Sessions on the “new kid on the block” were varied: platform, language, tools. The sessions were geared toward the beginner level, but the subjects covered were very topical.

.NET :

Plain old .NET — the framework — is passé; now, it’s all about integration (Azure, OpenID, services). Also mentioned was ASP.NET Core, which should soon be ready for production. In short, the choice of subjects was a reflection of .NET’s level of maturity. The quality of the presentations was consistently high.


DDevOps, DevOps and more DevOps. The latest fad was front and centre at DevTeach, and it soon became apparent that Azure and Visual Studio Team Services are jumping on the bandwagon. As for .NET subjects, Azure presentations reflected the maturity of Azure, and the quality of the presentations was even. That said, the so-called “cloud” training module was in fact just Azure, as no other supplier/platform was covered.

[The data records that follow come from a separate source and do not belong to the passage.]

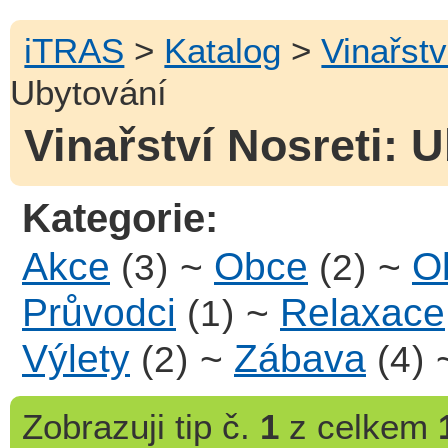
iTRAS
>
Katalog
>
Vinařstv
Ubytování
Vinařství Nosreti: U
Kategorie:
Akce
~
Obce
~
Ob
(3)
(2)
Průvodci
~
Relaxace
(1)
Výlety
~
Zábava
(2)
(4)
Zobrazuji
tip č.
1
z celkem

Architecture and Practices

High-level subjects were varied and mostly well presented. The best presentations often adopted a “food for thought” angle. Those presenters who attempted to dive deeper had mitigated success. The DevOps and Microservices trends were the focus of all the key presentations.

Overall, our DevTeach experience was very satisfactory. The inclusion of sessions on front-end technologies seemed to work, and we hope to see a deepening of this approach in future years. Because we’re definitely going back!